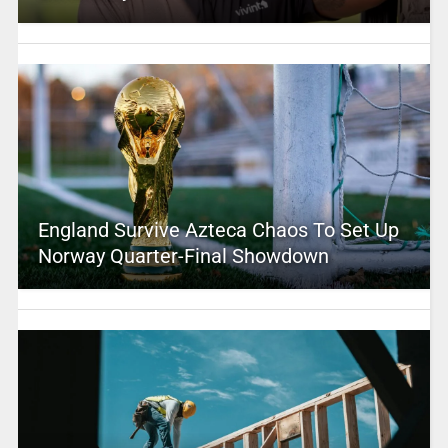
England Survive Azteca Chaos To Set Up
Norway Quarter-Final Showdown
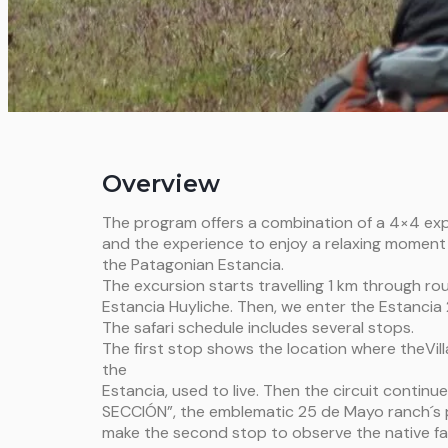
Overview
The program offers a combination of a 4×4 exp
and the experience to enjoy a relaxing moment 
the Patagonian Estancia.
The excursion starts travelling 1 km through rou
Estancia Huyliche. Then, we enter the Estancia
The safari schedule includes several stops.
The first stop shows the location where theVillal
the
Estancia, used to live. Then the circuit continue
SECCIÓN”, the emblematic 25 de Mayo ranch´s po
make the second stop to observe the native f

==

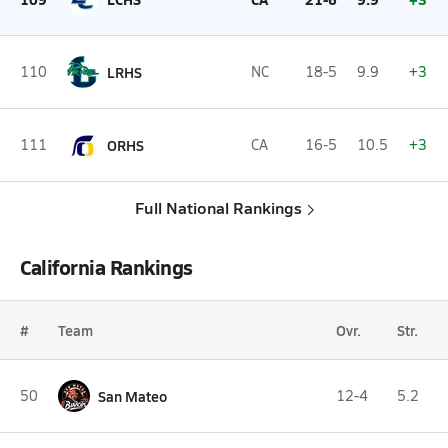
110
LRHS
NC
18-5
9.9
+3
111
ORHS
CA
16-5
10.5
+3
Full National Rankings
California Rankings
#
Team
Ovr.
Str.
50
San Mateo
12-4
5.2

Problem: Set the pictures aside and retype exactly the lines above from the line with "England Survive Azteca Chaos To Set Up" to the line with "make the second stop to observe the native f", both included, adding no others.

Your solution:
England Survive Azteca Chaos To Set Up
Norway Quarter-Final Showdown
Overview
The program offers a combination of a 4×4 exp
and the experience to enjoy a relaxing moment 
the Patagonian Estancia.
The excursion starts travelling 1 km through rou
Estancia Huyliche. Then, we enter the Estancia
The safari schedule includes several stops.
The first stop shows the location where theVillal
the
Estancia, used to live. Then the circuit continue
SECCIÓN”, the emblematic 25 de Mayo ranch´s po
make the second stop to observe the native f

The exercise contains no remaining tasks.